What It Means To Be Intexticated And Why You Should Avoid It At All Costs

Intexticated — ever heard of it? Probably not, but there's a chance you've been intexticated once or twice before. According to Collins Dictionary, intexticated is a term used to describe someone who is preoccupied with their phone while behind the wheel. As you might have guessed, it's a combination of texting and being intoxicated, but instead of having consumed too much alcohol, you're focused on reading or sending a text. Unfortunately, it happens too often.

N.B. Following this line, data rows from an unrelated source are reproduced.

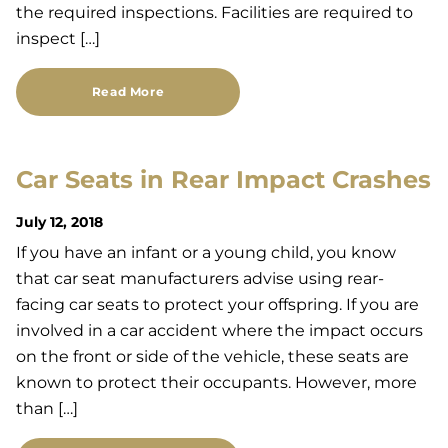
the required inspections. Facilities are required to
inspect […]
Read More
Car Seats in Rear Impact Crashes
July 12, 2018
If you have an infant or a young child, you know
that car seat manufacturers advise using rear-
facing car seats to protect your offspring. If you are
involved in a car accident where the impact occurs
on the front or side of the vehicle, these seats are
known to protect their occupants. However, more
than […]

Out of the 220 million people with cell service, 80% of that population use their phone on the road, per the National Conference of State Legislatures.

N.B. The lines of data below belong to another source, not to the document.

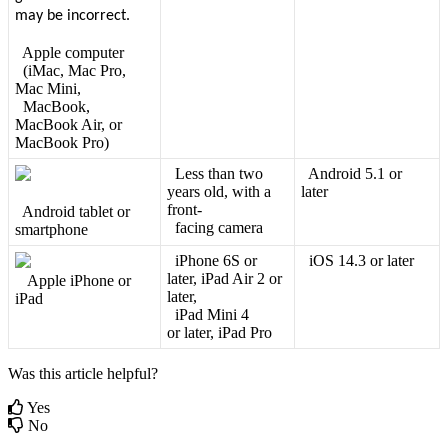
Apple
computer
(
iMac
,
Mac
Pro
,
Mac
Mini
,
MacBook
,
MacBook
Air
,
or
MacBook
Pro
)
Less
than
two
Android
5
.
1
or
years
old
,
with
a
later
front
-
Android
tablet
or
facing
camera
smartphone
iPhone
6S
or
iOS
14
.
3
or
later
later
,
iPad
Air
2
or
Apple
iPhone
or
later
,
iPad
iPad
Mini
4
or
later
,
iPad
Pro
Was this article helpful?
Yes
No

Of course, we all want to check that text (what if brunch is canceled?), but nothing is so important, you need to take your eyes off of the road. You can make all the excuses you want, but at the end of the day, there is absolutely no reason to be sending or reading texts when you're driving. Being intexticated is no joke; there are serious consequences for this behavior, which is why you should avoid it at all costs.

It's reckless and dangerous

Studies show that in 2020, nearly 400 people were killed in a car accident related to texting while driving (via Forbes). When you break that down, it equates to more than one person killed each day. The biggest problem with this statistic is each one of these deaths could have been avoided, but people chose their phones over their safety and the safety of others. As it's stated on many billboards and highway signs, no text is worth your life... and they're absolutely right.

Even if you survive a crash, you could have injuries that can affect you forever. Looking at that same data in 2020, we learned approximately 30,000 injuries were caused by people being distracted by their phones. Think about it: would you rather wait 20 minutes until you arrive at your destination to check your texts or potentially change your life in a matter of seconds? 

It's also illegal

Not only is being intexticated dangerous, but it's also illegal. In an effort to control the number of car accidents caused by texting and driving, states began outlawing being intexticated in 2007, according to the Governors Highway Safety Administration. Washington was the first to start the movement, and not long after, other states followed suit. As of today, being distracted by your phone is illegal in 48 states, as well as the Virgin and Northern Mariana Islands, Puerto Rico, and Guam, per the National Conference of State Legislatures.

Despite these efforts, it's sad to say many people ignore the law and continue to get intexticated, putting themselves and others at risk. If you're caught doing it, you're more than likely faced with paying a hefty fine, and potentially jail time. What's even worse is that you could kill yourself and/or someone else. This is why you must avoid being intoxicated any time you get behind the wheel of a car.